Pourquoi ces obligations concernent-elles autant d'usages ?
Parce que la transparence de l'article 50 ne dépend pas de la classification « haut risque » : elle vise des situations d'usage précises. Un chatbot de support client ou un contenu marketing généré par IA peuvent être classés « à risque minimal » et pourtant soumis à ces obligations. C'est ce qui les rend transversales — et souvent sous-estimées.
Quelles sont les trois obligations clés ?
1. Signaler l'interaction avec une IA
Lorsqu'un système d'IA est destiné à interagir directement avec des personnes (chatbot, assistant vocal), celles-ci doivent être informées qu'elles interagissent avec une IA — sauf si cela ressort clairement du contexte pour une personne raisonnablement avertie (article 50 § 1). L'obligation pèse sur le fournisseur, mais le déployeur qui met en place le chatbot doit s'assurer que l'information est effective.
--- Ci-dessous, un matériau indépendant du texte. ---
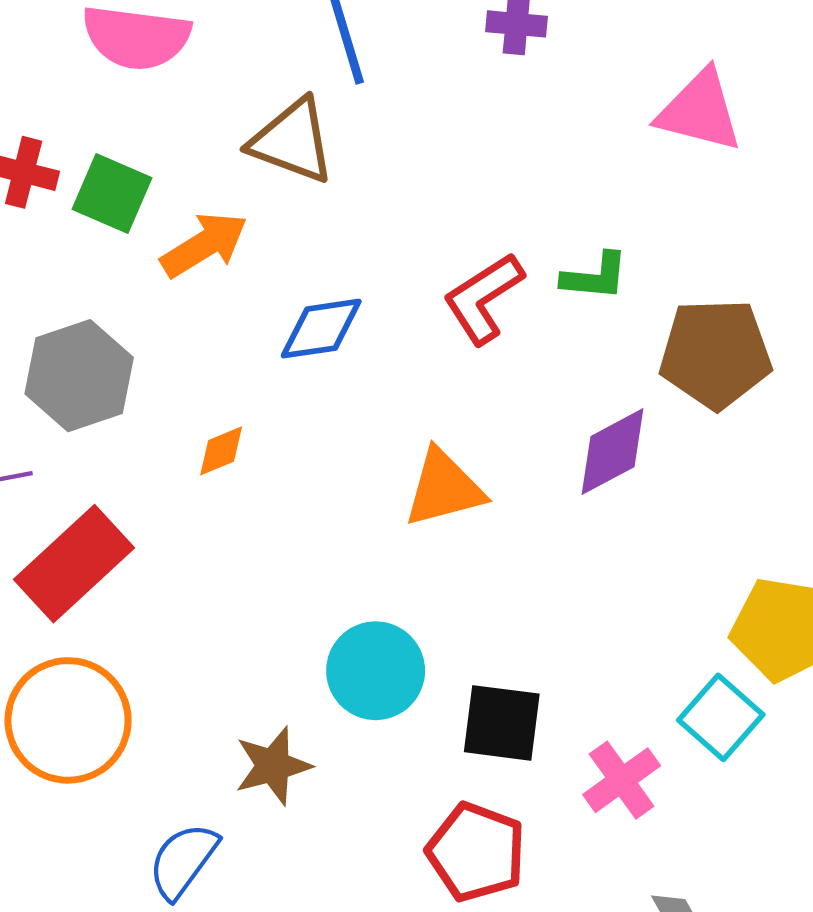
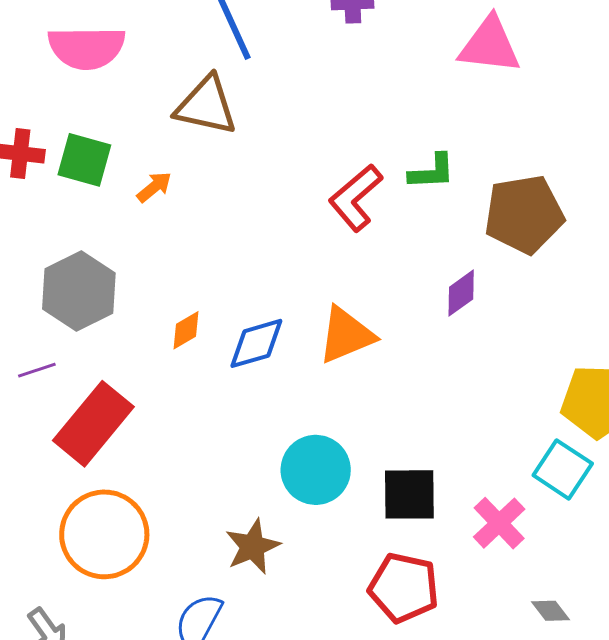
orange arrow: (204, 245) -> (154, 187), size x0.6
blue diamond: (321, 329) -> (256, 343), moved
purple diamond: (613, 452) -> (461, 293), size x0.7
2. Marquer les contenus synthétiques
Les fournisseurs de systèmes qui génèrent du contenu (texte, image, audio, vidéo) doivent veiller à ce que les sorties soient marquées dans un format lisible par machine et identifiables comme générées ou manipulées par une IA (article 50 § 2). Cela vise à permettre la détection technique des contenus synthétiques à l'échelle.
3. Déclarer les hypertrucages et certains textes
Les déployeurs qui produisent des hypertrucages (deepfakes) — contenus reproduisant de façon réaliste des personnes, objets ou événements — doivent les signaler comme artificiellement générés ou manipulés. De même, les textes générés par IA publiés pour informer le public sur des questions d'intérêt général doivent être déclarés, sauf lorsqu'ils font l'objet d'un contrôle éditorial humain (article 50 § 4).
| Usage | Qui est tenu | Ce qu'il faut faire |
|---|---|---|
| Chatbot / assistant | Fournisseur (et déployeur en pratique) | Mention explicite « vous parlez à une IA » |
| Génération de contenu | Fournisseur du système | Marquage lisible par machine |
| Deepfake / hypertrucage | Déployeur | Signalement du caractère artificiel |
| Texte d'information publié | Déployeur | Mention, sauf contrôle éditorial humain |
Que change l'article 50 pour vos usages quotidiens ?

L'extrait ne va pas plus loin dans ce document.